That afternoon we lounged in our hotel room popping fat grapes into our mouths.  Outside,
the old buildings glowed in the southern sun.  Our beds stood in a line on one wall, with a
crucifix over the door.  Against the opposite wall leaned an ancient wooden dresser with a
cracked marble top, and an aged porcelain sink slumped next to the door.  The ceiling was
high and the peeling walls were painted deep green decades earlier.  To us it was a
palace.         

Our days in Padua drifted by under a scorching Italian sun.   We rose early each morning to
busk in the piazzas during the daily market, strolled a few blocks to the vast and ancient
Basilica del Santo, played for the tourists, then retreated from the midday heat to shower,
write letters, or doze.  Eventually we’d sleep for a couple of hours, along with everyone else
in Italy.  At four o'clock every afternoon, the people of Padua roused themselves to pour
into the streets and piazzas, dressed in their finest, for passeggiata, or the afternoon stroll.  
The harsh temperatures of the day sweetened into fresh breezes that carried aromas from
the restaurants and take-out shops that opened their doors to entice the crowds.  We would
go out for a bite to eat and sit on a wooden bench under the arcades to busk and watch the
crowds.  Girls passed with their dark hair fluffed up and miniskirts hugging their hips.  Eyes
flashing, a dash of pink on pouting lips, they strolled onto the piazza in laughing groups,
casually oblivious to the attention they attracted. Their male counterparts strove to cultivate
an attitude of disinterest.  

The Petrucchi Café, just a few blocks from our hotel, was a famous watering hole for
everyone who was anyone in Padua for centuries, and Charlie found himself drawn to that
neo-Classical masterpiece for its unobtrusive service, air conditioning, and dirt-cheap
whiskey.  He spent hours sitting at a corner pretending to be a turn-of-the-century wastrel
squandering the family money.  Terry started hanging out with a student at the university
who sold him pot.  Pete and I were determined to rise above our hand-to-mouth
predicament, and struggled to maintain a vigorous busking schedule.

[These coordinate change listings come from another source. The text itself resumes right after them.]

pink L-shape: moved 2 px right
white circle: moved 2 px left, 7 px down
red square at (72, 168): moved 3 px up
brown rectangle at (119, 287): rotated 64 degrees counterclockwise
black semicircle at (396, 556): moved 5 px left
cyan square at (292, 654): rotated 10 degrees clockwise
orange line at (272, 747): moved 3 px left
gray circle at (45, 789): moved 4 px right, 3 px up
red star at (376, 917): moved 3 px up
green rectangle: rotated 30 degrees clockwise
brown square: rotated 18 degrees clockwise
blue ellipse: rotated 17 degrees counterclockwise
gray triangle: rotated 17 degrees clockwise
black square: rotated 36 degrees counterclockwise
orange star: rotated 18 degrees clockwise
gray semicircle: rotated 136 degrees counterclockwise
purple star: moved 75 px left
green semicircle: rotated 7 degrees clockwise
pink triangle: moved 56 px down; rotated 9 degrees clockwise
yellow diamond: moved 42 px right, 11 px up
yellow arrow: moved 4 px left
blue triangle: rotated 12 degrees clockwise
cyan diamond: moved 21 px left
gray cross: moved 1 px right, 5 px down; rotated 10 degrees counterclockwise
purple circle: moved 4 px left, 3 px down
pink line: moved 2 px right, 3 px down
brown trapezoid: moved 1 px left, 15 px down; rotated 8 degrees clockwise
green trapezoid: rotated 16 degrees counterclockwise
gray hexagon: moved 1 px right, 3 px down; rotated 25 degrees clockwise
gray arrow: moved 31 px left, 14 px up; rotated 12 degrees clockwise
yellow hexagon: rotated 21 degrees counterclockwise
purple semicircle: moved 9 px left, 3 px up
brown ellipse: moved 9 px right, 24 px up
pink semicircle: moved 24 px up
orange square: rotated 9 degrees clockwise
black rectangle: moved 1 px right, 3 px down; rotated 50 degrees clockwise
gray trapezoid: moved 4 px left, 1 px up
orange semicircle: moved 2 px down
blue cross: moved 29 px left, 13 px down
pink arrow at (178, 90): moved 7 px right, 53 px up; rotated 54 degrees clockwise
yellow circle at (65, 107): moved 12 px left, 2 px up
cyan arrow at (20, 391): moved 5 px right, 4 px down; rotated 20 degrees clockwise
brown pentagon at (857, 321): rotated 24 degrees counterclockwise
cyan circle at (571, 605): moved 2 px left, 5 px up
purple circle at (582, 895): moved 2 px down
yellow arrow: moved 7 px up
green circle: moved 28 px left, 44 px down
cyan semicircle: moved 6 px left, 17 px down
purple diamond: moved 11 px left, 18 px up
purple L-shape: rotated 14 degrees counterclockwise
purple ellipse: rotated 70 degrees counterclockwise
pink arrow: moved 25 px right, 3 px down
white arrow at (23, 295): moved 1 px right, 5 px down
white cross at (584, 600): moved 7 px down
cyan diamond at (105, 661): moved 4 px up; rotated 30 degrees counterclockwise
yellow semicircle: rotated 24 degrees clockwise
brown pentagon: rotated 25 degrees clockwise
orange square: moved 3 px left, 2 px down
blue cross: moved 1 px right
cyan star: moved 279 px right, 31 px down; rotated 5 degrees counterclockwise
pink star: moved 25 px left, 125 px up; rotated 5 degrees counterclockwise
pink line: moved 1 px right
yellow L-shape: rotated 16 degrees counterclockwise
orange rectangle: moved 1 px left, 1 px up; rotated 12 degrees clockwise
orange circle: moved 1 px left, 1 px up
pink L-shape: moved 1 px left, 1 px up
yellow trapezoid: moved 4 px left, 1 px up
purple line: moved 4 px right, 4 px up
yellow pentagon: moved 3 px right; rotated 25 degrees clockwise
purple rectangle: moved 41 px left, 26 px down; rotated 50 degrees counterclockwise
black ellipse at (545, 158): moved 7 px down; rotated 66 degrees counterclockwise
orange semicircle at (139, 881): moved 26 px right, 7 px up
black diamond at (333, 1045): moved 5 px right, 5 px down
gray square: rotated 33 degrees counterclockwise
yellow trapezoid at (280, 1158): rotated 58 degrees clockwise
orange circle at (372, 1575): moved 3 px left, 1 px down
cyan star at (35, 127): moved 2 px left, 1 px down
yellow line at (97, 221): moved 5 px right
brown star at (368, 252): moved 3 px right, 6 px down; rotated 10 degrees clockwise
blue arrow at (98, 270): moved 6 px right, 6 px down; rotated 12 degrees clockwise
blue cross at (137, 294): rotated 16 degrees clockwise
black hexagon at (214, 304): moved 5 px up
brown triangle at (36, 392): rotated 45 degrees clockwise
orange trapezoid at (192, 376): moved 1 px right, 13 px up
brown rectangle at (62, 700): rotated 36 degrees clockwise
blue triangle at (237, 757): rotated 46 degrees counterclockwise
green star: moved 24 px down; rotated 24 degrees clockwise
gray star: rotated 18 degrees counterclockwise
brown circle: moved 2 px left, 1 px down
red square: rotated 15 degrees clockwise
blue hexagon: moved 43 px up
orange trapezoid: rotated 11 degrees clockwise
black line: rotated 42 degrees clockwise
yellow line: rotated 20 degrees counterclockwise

One implacable wall we rammed into early was the problem of meeting girls.  We never had
any difficulties north of the Alps, but in Italy, language wasn’t the only barrier.  We weren’t
Italian.  Their families didn’t know our families.  We wore jeans and appeared to have lower
standards of grooming. The girls we ran into liked our music, found us momentarily
entertaining, but ultimately they decided that we were strange and a little scary.  Pete
formed a theory that their grandmothers remembered how many pregnant Italian girls
were left in the wake of the American army during the war, and frightened their
granddaughters with tales of our fertility.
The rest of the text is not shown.